ROBERT MUNDELL VE KÜRESELLEŞME

Prof. Dr. D. Murat DEMİRÖZ
Tüm Yazıları
Bundan 10 gün önce büyük iktisatçılardan Robert Mundell terk-i dünya eyledi.

Bundan 10 gün önce büyük iktisatçılardan Robert Mundell terk-i dünya eyledi. Toprağı bol olsun… Robert Mundell bugün kendi adıyla andığımız Mundell - Flemming Modelinin de iki kurucusundan birisiydi.  Esas çalışma alanları temel olarak açık ekonomi makro iktisadı, döviz kuru rejimleri ve istikrar politikası, uluslararası faktör hareketliliği altında dış ticaret teorisi gibi konulardı. Aynı zamanda Avrupa Para Birliğinin de fikir babası sayılmaktaydı.

MUNDELL VE AÇIK EKONOMİDE İSTİKRAR POLİTİKASI

Derslerde Mundell’a ait en yaygın olarak anlattığımız konu açık ekonomi şartları altında para ve maliye politikalarının etkinliği ve “imkânsız üçlü” olarak tanımlanan politika reçetesiydi. Mundell’a göre, sermaye hareketlerine tam açık bir ekonomide para ve maliye politikalarının etkinliği (politika etkinliği ile kasıt ilgili politikanın milli geliri belirleme gücüdür, DMD) kur rejimine bağlı olarak belirlenir. Serbest kur rejiminde para politikası etkinken, maliye politikası etkinsizdir. Sabit kur rejiminde ise, tersine, maliye politikası etkinken para politikası etkinsizdir. Hükümetler, Mundell’a göre, istikrar politikaları oluştururken kur rejimi ile uyumlu olmaya dikkat etmeliydiler. Kur rejimi, aynı zamanda, ekonominin kırılganlıkları üzerinde de etkili olmaktaydı. Serbest kur rejiminde ekonomi dış şoklara karşı korunaklıyken, iç şoklara karşı kırılgandı. Sabit kur rejiminde ise, ekonomi iç şoklara karşı korunaklıyken, dış şoklara karşı kırılgandı.

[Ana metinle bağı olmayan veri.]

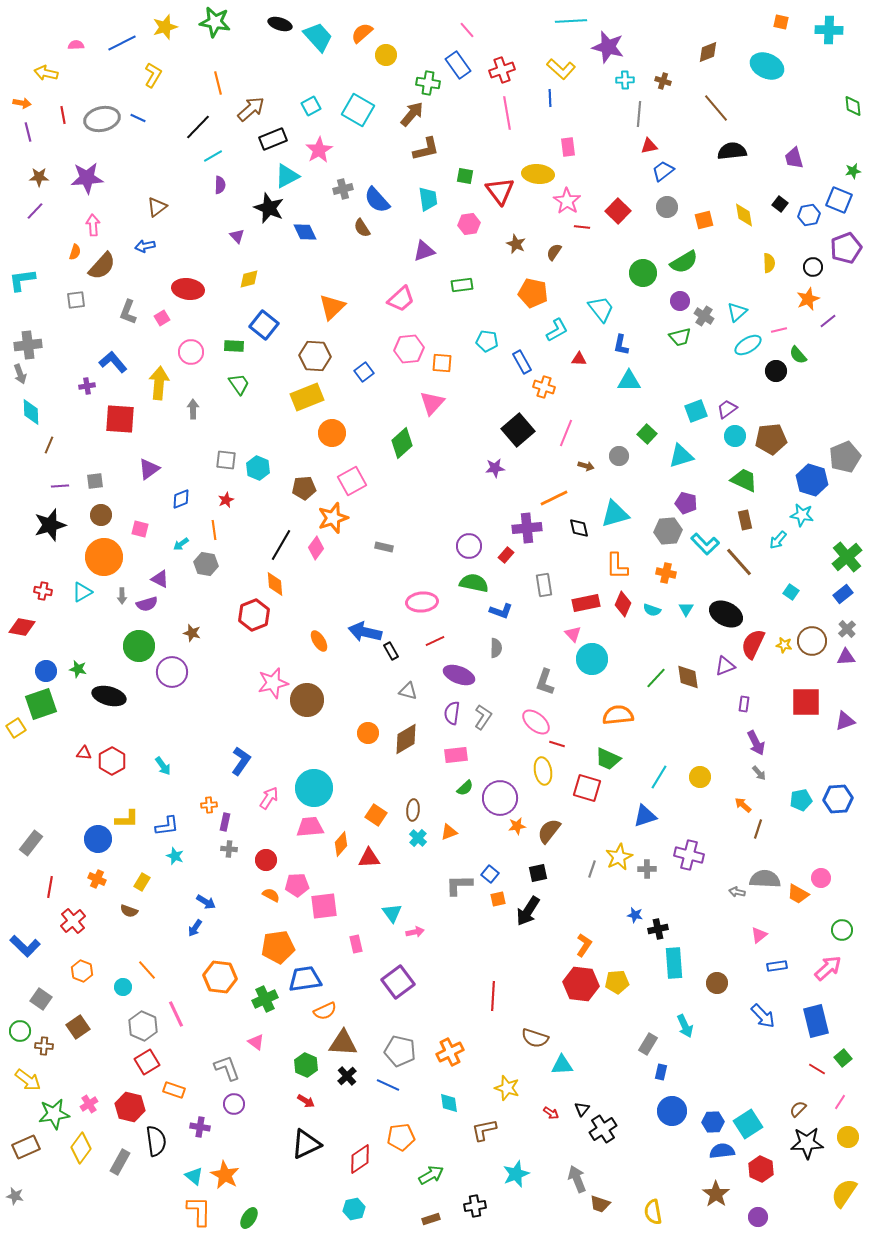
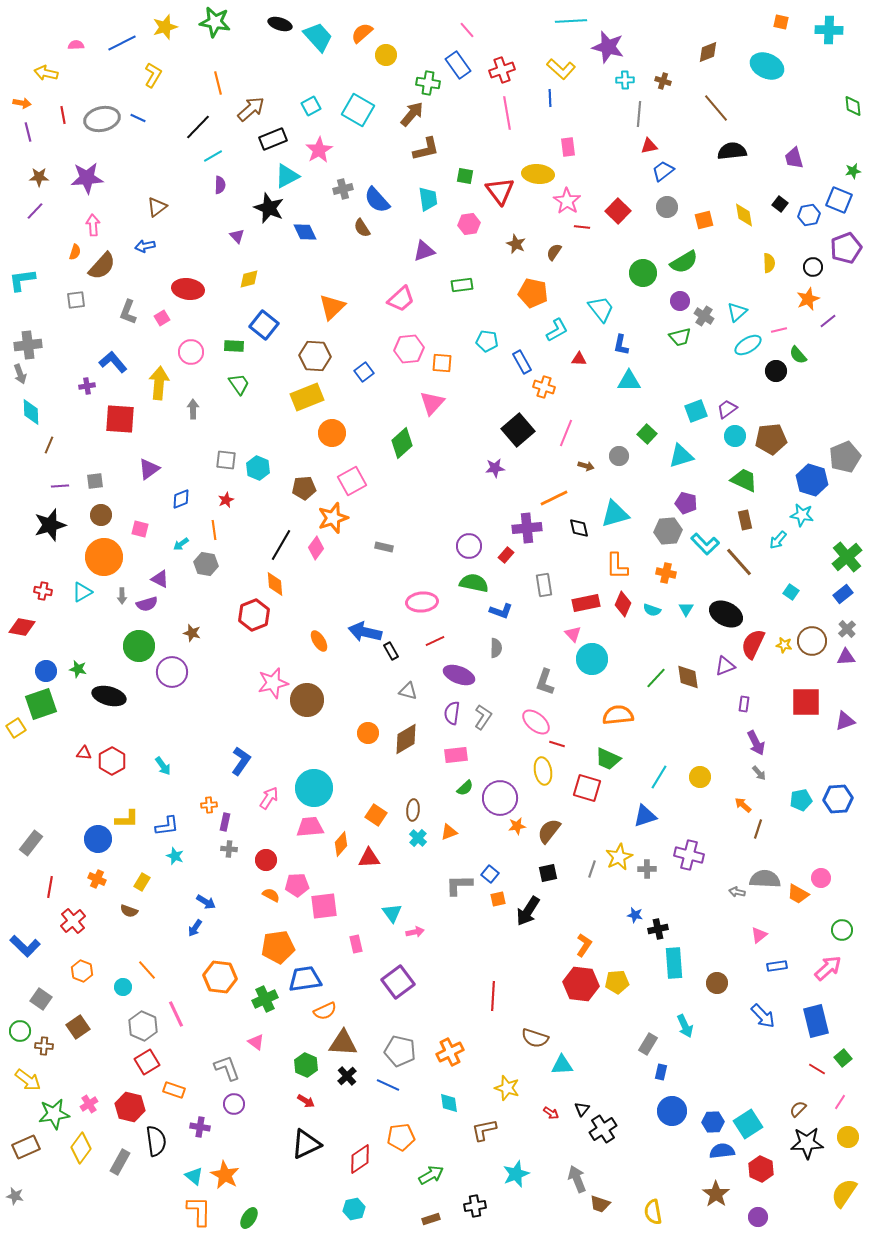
black square at (538, 873): moved 10 px right
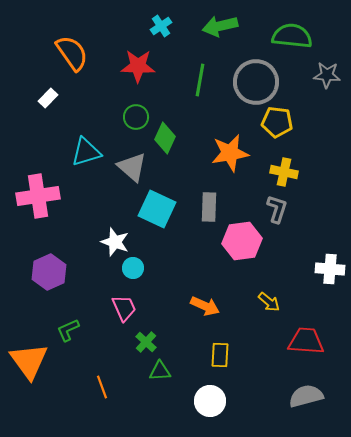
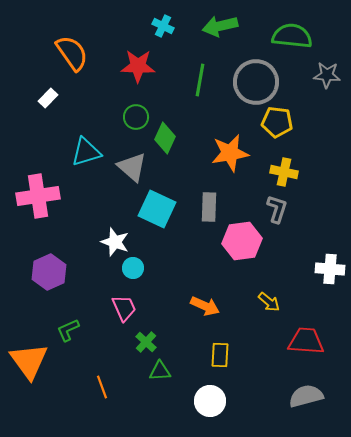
cyan cross: moved 2 px right; rotated 30 degrees counterclockwise
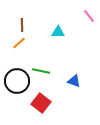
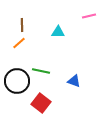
pink line: rotated 64 degrees counterclockwise
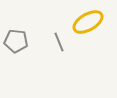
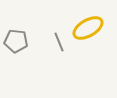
yellow ellipse: moved 6 px down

“İmkânsız Üçlüye” gelince… Mundell’a göre sermaye hareketlerine tam açılmış bir ekonomide aynı anda hem faizi hem de kuru belirleyemeyeceğiniz gibi aynı anda bağımsız bir para politikası da uygulayamazdınız. Örneğin hem faizi hem de kuru düşük tutacağım derseniz, bunun karşılığında ülkeden sermaye kaçışını karşılamak için Merkez Bankası döviz rezervlerini tüketmek zorunda kalabilir. Yakın zamanda bunu biz de tecrübe ettik. Keşke hiç tecrübe etmeseydik.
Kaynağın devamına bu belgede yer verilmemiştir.